Photos Reveal More Than Meets the Eye
8/23/2010 by: Darleen Hartley
Geotagging embeds the exact location where the photo was taken, within about 15 feet. The feature exists in GPS enabled cameras and almost all smartphones. If you upload those images to the internet, what will they reveal about you? Well, that you have a silly dog, a pretty cat, a charming kid, a new car - and where you live. That’s right, your address is available behind the scenes for anyone knowing how to look for it.
The iPhone and Palm Pre are two smartphones that automatically embed the user’s latitude and longitude in each photo’s metadata. That’s data about data - information hidden in a file that is not readily visible. In jpeg images, you might find the ISO setting used when the photo was taken, the software used to process it, and where you were when you clicked the shutter.
Let’s say you are on vacation and sending a daily journal to friends. People who scan Twitter posts for locations have already recorded your home address from that cat photo. Your Twitter posts and that photo of you under the Eiffel Tower broadcast clearly that you are not at home. How do you spell B-U-R-G-L-A-R?

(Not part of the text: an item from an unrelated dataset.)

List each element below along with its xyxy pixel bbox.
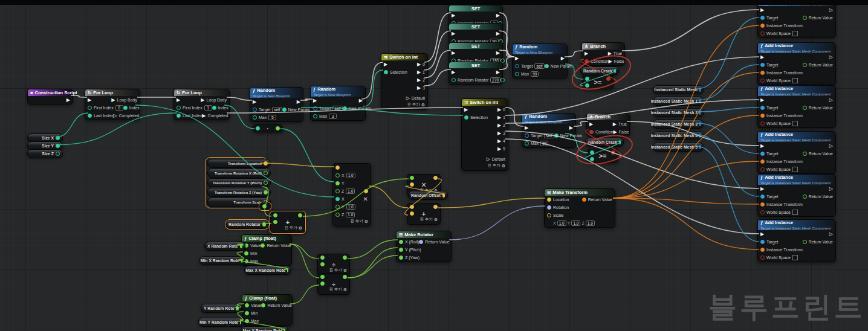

You could turn off the geotagging for the camera, but then all locations are disabled. Now, you can’t look for the restaurants in Paris or find the route to the Louvre.
I Can Stalk U is a website set up to make camera buffs aware of how much information is available when they post a photo online. You also could be advertising your home address when you are advertising Aunt Milly’s diamond necklace on Craigslist. That glittering jewelry just might catch the eye of a resourceful thief.
I Can Stalk U was started in Massachusetts by Ben Jackson, security analyst for Mayhemic Labs, and Larry Pesce, a senior security consultant at NWM. They also give presentations on their favorite topic at technology conferences. Their website contains frequently updated instructions for disabling the location tracking feature on many smartphones.
Disabling the iPhone is relatively simple, they tell us. Use Settings, General, Location Services. Be aware, though, this disables all your location features. On the PalmPre, go to Location Services also, where you can pick and choose among three disabling features. Changing settings on the Google Android phones will also kill all your location features if you pick the wrong setting. The Blackberries have multiple approaches. For exact instructions with text and pictures go to the "Help Me Fix This" section of Jackson and Pesce’s web site.
More and more services are adding Geotagging - if you want to secure your privacy, pay close attention - Facebook is just the latest company in the geottaging game
Facebook’s latest feature, Places, that allows friends to check in on you is more complicated The Electronic Frontier Foundation [EFF] has an entire section on the things to consider before taking advantage of this new feature. Of special concern is that your friends can authorize the disclosure of your location data. Read the ACLU’s (American Civil Liberties Union) DotRight’s write up about Places and how you can try to control its implications and possible invasion of your privacy.
Many features built into our latest technology were originally conceived as a convenience for us all. However, we must be vigilant against the possibility that such good features may be turned against us by unscrupulous individuals or organizations.